When Jessica Leska‘s plans to run the Iditarod Trail Invitational in Alaska fell through, rather than get discouraged and go home to sit on the couch, she planned a winter running adventure of her own. The 36-year-old from Fort McMurray, Alta., decided to take the opportunity to show the rest of the country that her home was more than just an oil town by running 200K through the boreal forest. She completed the run over four days entirely self-supported, dragging her belongings on a sled behind her. A photographer and a cameraman followed her on her journey to document her run and capture the beauty of Northern Canada.
Leska didn’t start running until 2015, and didn’t get into trail running until after the wildfires that ravaged the area in 2016. While the fires were burning, she was evacuated down south to Edmonton, where she had very little to do to occupy her time. A friend invited her out on a trail run, and despite her hesitancy, she went. That first run was a turning point for Leska, and she went from completing her first 10K right before the fire to doing her first half-marathon only one month after.
Her first stage race was a 150K run in Costa Rica in January 2017. Since then, she’s done stage races in several countries around the world, including Ireland and a 350K run in New Zealand.
“I kind of got really deep into the stage racing,” she laughs. “I enjoy the challenge.”
She liked doing February races because having a goal kept her training through the winter, which, in northern Alberta, can be very long and cold. She was running out of new races to do that month, when she started to consider the 350-mile Iditarod in Alaska. Of course, unlike many of the other stage races she’d completed, this one was going to be a completely different experience because of the cold. Leska figured she already had the perfect training grounds to prepare for a winter race, so she decided to go for it. Unfortunately, the pandemic derailed her plans.
“That’s when I decided I would come up with my own race and do it locally,” Leska explains. “I could still reach my goals of challenging myself, keeping myself busy and active during these challenging times, and I would get to show how beautiful our region really is.”
Originally, Leska planned on running 480K from Fort McMurray to Fort Smith in the Northwest Territories, via the winter ice roads that are built each year to transport goods and supplies to the northern parts of the country. Because of COVID, unfortunately, part of the road did not get built, so she had to move to Plan B, which was to shorten the run and end in Fort Chip, a route of only 150K. One week prior to the run, however, the community asked Leska not to use the road because they’d been having such mild weather and the lifespan of the road was significantly shortened. Northern communities were trying to get a year’s worth of supplies up in a very short time, which meant there would be a lot of traffic on the road and it wouldn’t be safe.

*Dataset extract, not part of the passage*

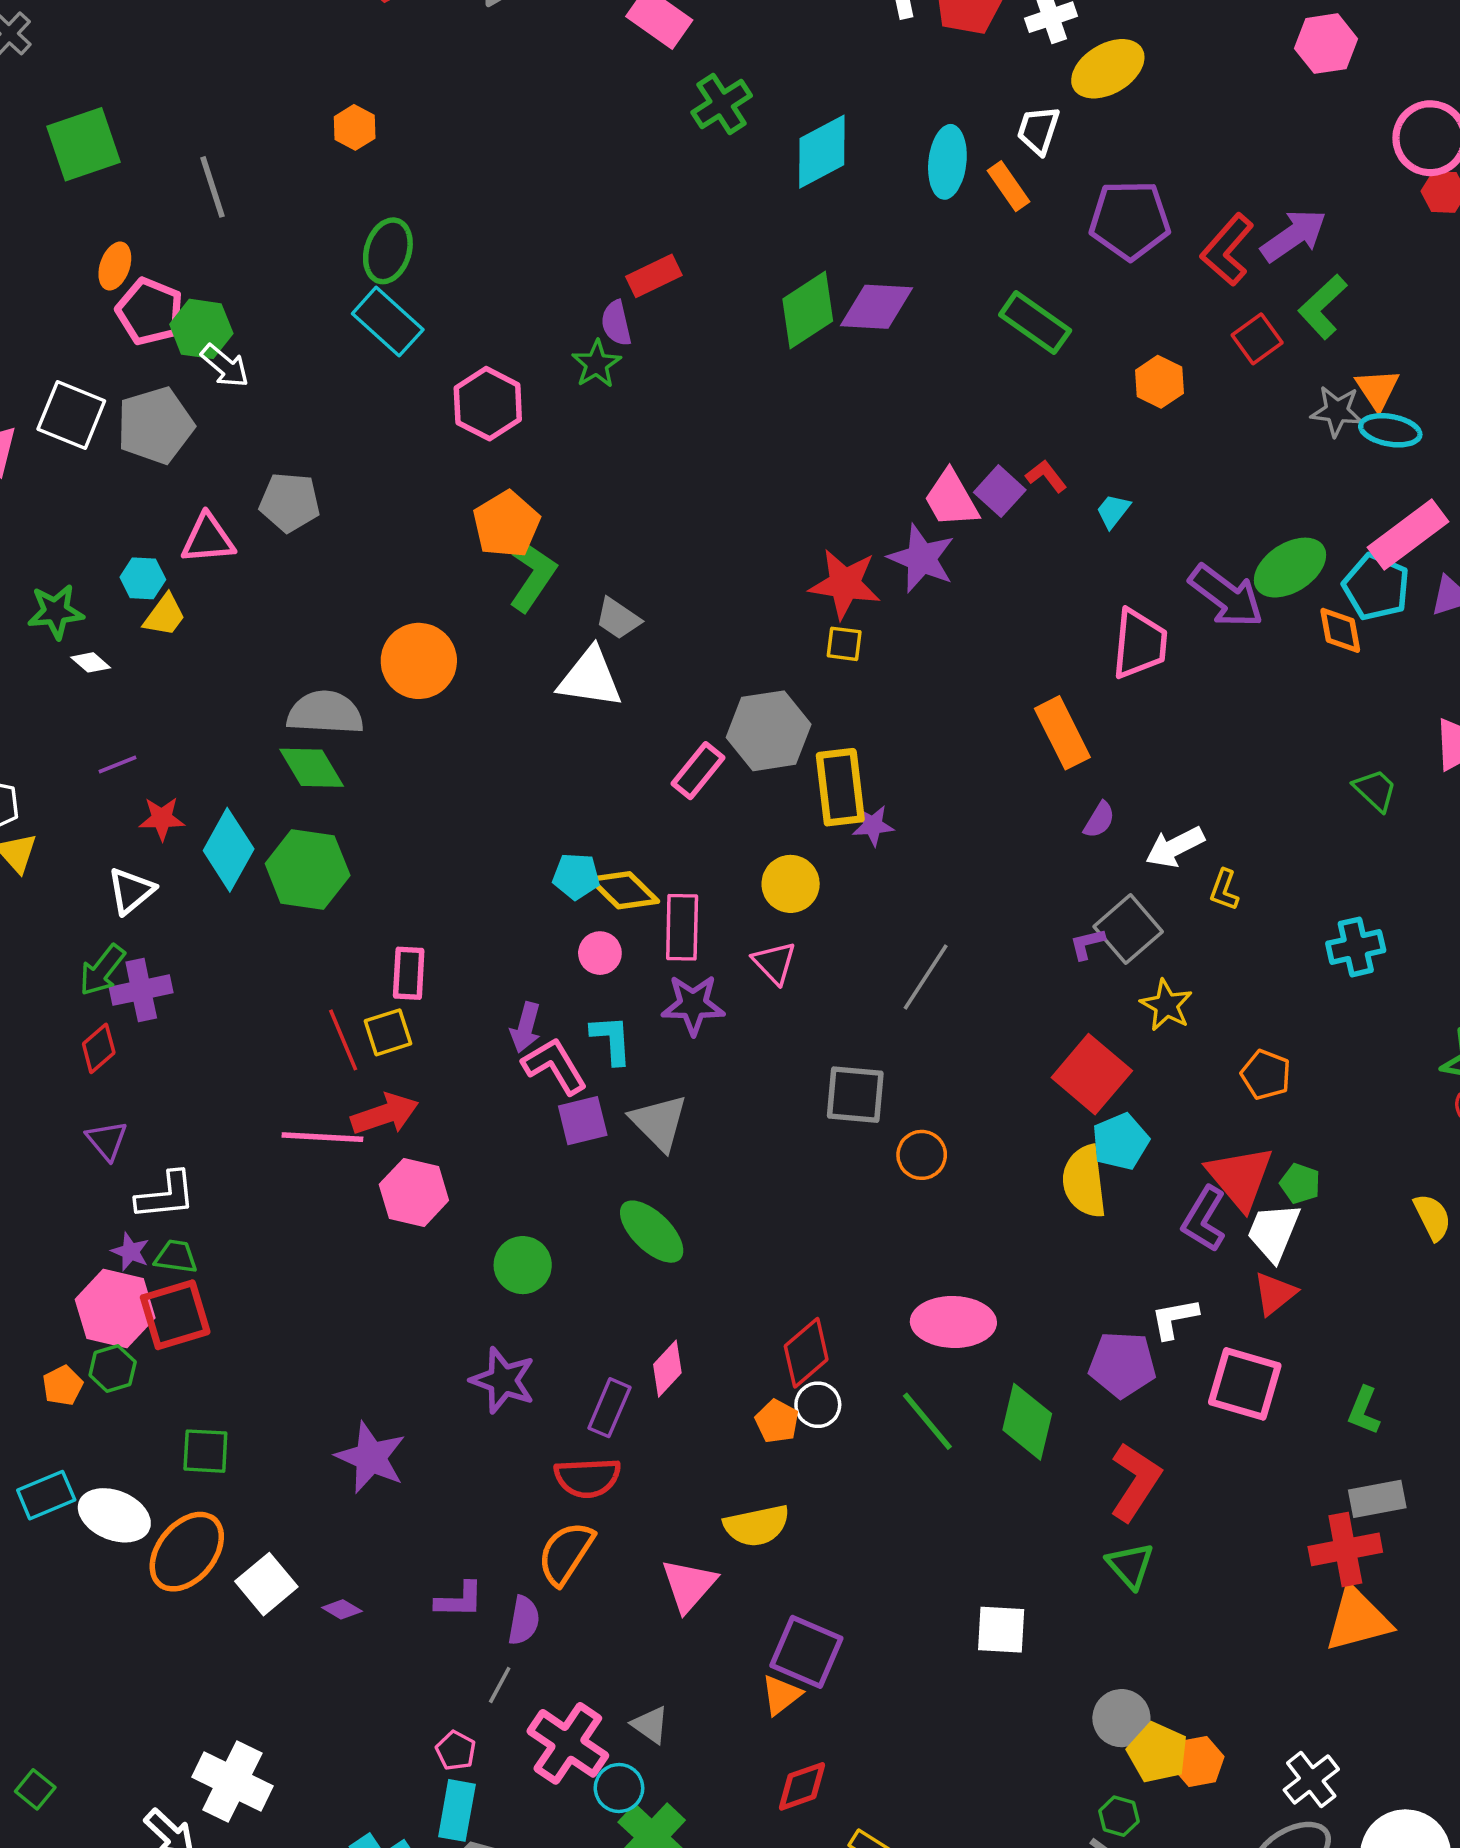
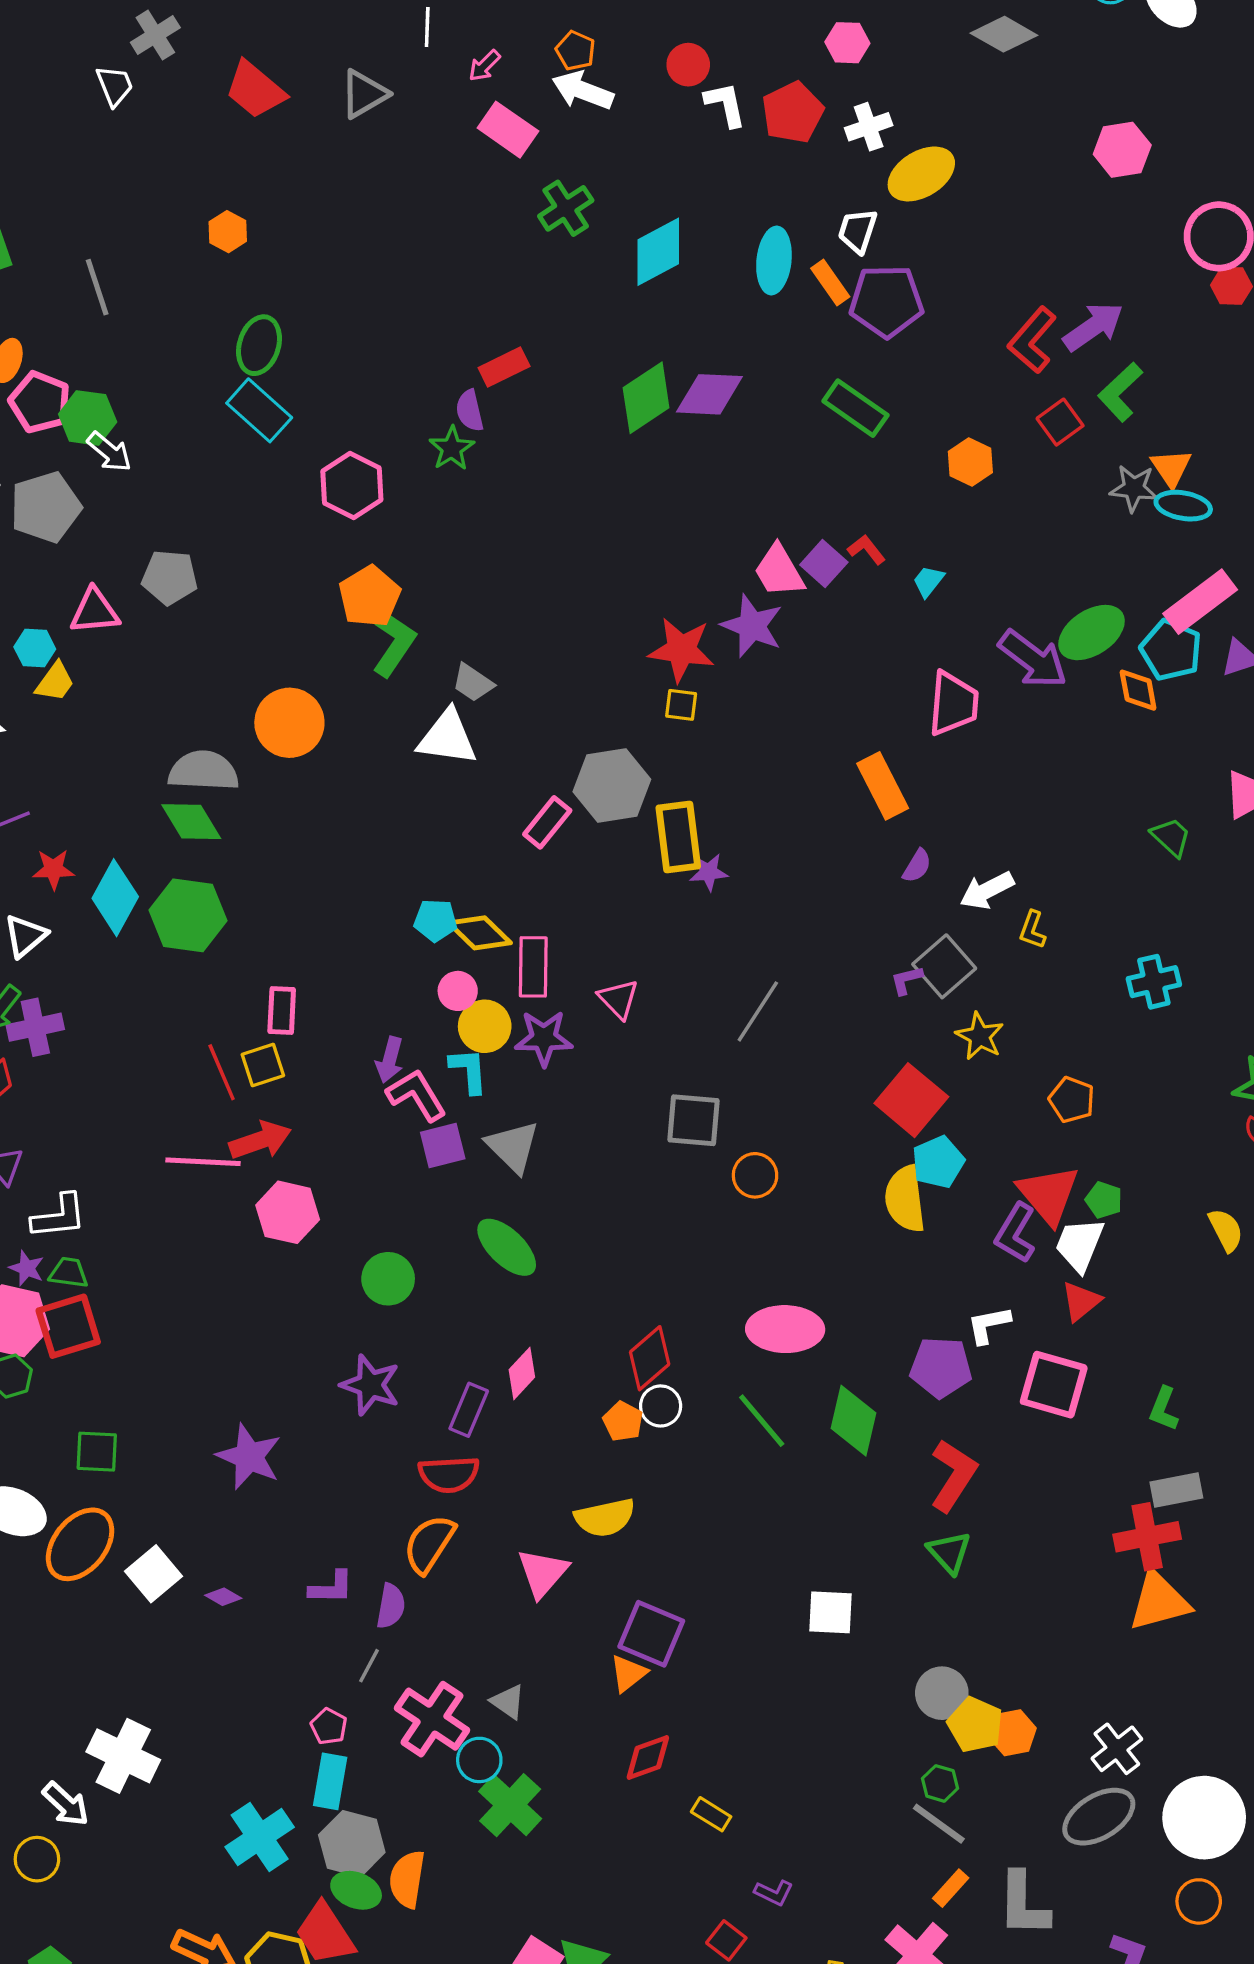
purple pentagon: (1130, 220) -> (886, 301), moved
yellow circle: (791, 884) -> (485, 1026), moved

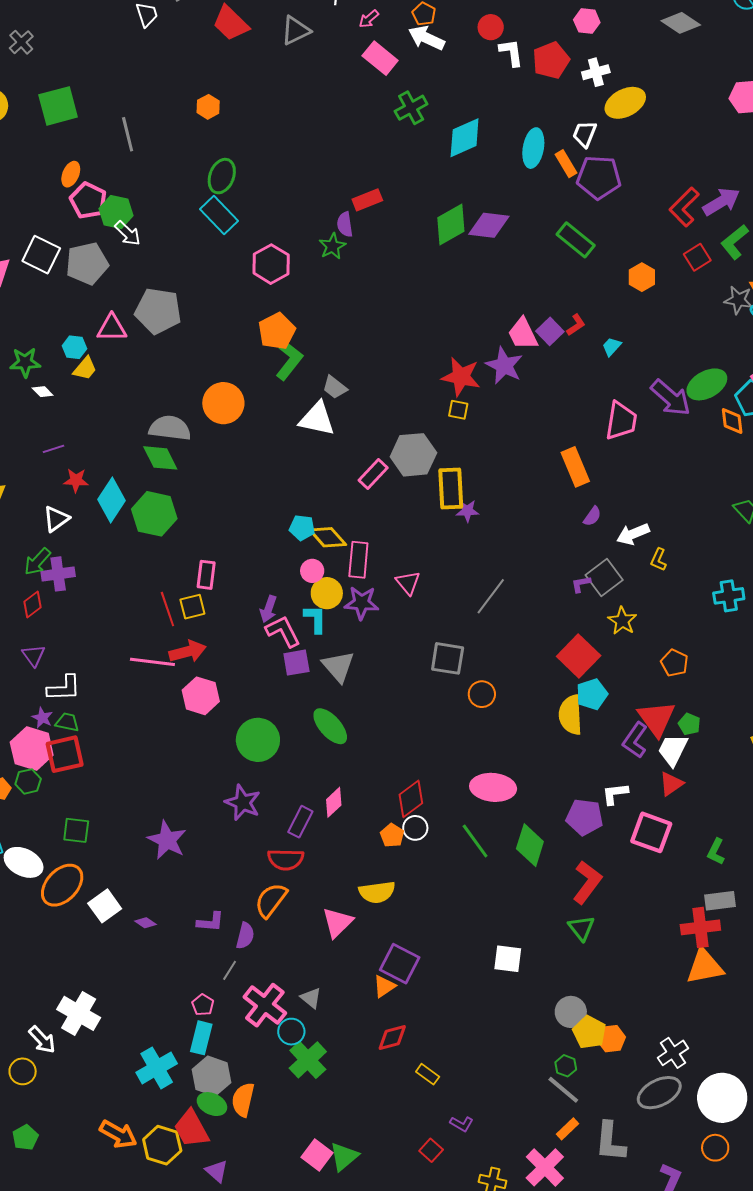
red L-shape: (866, 549) -> (576, 325), turned 90
gray pentagon: (170, 577) -> (158, 311), size x1.4
green circle: (388, 1279) -> (258, 740), size x1.4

That left Leska with Plan C: create her own route through the Skidoo trails that run through the boreal forest near her community, which worked out to be about 200K long. She completed the route self-supported, which meant she had no aid stations or helpers along the way, and had to carry everything she needed for eating and sleeping on a sled that she dragged behind her. If that wasn’t already hard enough, the mild conditions presented the additional challenge of soft snow.
“When you run through the snow you want it to be firm,” she explained. “If you have mild temperatures, it’s almost like running and pulling a sled through sand.”
Aside from the occasional chat with the small camera crew, Leska was completely alone for the entire journey. To keep her mind occupied and stave off boredom, she carried a small speaker to listen to podcasts, and occasionally music, while she ran. On day two, she began struggling with cramps, because she hadn’t accounted for the warmer temperatures and how much she’d be sweating.
“Training in the extreme cold, you moderate your activity so you don’t sweat so much,” says Leska. “Because it was so mild and I was having to push so much harder to get the sled through, I was sweating a lot more and not accommodating for that.”
Her cramps got so bad at one point that she thought she might have to quit, but after some salty food, they went away, and she managed to finish the day. The most rewarding part of the run, she says, was being able to connect with her community. Because her route was in an area with cell service, she was able to keep people updated through occasional story updates on her Instagram page, @sherunsnorth.
“I was almost able to have people along with me, telling them how I’m doing and every time I pulled out my phone to take a picture I would see positive messages, and that was very special to me.”
Trail running has given Leska the opportunity to connect with her community in a way that she couldn’t have otherwise, and has helped her view her hometown beyond its stigma as just an oil town. Now, she has helped create a thriving trail-running community, and it’s her goal to expose the beauty of the area and introduce others to trail running. The film from Leska’s winter run will hopefully be given a spot in the Banff Film Festival next year, giving us all an opportunity to be a part of her journey.